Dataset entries
┄┄┄┄┄┄┄┄┄┄┄┄┄┄┄┄┄┄┄┄
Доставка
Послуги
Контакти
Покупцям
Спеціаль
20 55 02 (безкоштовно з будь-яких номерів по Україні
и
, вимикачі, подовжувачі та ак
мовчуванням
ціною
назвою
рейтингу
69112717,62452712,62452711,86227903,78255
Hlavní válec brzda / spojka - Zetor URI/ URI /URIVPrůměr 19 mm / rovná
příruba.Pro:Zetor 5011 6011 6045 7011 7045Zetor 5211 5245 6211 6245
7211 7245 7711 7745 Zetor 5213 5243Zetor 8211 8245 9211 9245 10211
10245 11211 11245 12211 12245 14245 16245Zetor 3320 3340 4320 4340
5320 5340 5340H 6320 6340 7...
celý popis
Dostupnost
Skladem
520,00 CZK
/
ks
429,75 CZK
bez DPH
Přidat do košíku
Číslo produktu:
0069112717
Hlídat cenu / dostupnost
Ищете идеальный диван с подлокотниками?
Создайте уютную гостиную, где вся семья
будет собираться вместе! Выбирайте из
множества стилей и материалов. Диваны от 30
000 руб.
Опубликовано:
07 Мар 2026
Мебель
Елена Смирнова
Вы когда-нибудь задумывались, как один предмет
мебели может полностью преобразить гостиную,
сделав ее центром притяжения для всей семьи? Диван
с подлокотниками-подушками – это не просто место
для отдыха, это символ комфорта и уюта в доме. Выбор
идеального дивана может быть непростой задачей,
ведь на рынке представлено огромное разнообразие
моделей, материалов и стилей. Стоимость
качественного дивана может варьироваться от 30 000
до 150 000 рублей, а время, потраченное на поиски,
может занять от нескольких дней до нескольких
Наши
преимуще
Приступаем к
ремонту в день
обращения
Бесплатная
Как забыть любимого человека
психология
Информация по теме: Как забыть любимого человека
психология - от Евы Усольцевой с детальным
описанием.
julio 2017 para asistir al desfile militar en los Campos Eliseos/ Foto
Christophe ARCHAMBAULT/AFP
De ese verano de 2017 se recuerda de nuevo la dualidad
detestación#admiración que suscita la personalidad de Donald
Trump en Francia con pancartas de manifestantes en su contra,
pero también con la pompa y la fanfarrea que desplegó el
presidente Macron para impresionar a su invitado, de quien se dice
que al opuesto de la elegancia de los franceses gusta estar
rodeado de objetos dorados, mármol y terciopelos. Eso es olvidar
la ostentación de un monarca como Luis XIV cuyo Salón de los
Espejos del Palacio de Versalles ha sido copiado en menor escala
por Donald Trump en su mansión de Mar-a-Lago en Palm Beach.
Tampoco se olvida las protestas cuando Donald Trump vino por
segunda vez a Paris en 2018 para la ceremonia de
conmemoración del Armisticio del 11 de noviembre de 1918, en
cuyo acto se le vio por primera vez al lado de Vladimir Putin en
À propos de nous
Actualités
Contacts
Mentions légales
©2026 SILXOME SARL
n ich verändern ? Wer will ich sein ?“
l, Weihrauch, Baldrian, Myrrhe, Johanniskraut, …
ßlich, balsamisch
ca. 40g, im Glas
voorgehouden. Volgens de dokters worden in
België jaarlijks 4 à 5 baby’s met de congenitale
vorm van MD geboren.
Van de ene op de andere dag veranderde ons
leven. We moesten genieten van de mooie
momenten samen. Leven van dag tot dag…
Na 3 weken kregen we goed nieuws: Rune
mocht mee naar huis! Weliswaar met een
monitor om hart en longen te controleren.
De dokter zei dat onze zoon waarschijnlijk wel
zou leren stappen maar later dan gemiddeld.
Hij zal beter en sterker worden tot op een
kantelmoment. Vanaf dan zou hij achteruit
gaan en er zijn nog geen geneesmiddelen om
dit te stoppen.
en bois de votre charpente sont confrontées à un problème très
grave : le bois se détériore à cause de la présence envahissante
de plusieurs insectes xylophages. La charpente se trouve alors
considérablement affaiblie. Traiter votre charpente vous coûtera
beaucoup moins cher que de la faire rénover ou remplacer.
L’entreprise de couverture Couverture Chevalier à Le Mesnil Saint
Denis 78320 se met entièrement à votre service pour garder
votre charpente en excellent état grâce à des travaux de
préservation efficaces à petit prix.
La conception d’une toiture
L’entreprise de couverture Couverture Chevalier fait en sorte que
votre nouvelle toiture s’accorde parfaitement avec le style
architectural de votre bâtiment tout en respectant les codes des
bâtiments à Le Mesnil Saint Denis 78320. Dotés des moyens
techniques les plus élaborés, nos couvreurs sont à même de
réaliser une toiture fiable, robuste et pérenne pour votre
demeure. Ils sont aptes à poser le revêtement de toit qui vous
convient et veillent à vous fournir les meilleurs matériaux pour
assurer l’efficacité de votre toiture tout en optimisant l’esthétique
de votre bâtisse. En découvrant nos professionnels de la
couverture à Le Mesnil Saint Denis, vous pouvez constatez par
┄┄┄┄┄┄┄┄┄┄┄┄┄┄┄┄┄┄┄┄
**Task to carry out**
For each line above that includes "bois", make a copy.

**Expected output**
en bois de votre charpente sont confrontées à un problème très
grave : le bois se détériore à cause de la présence envahissante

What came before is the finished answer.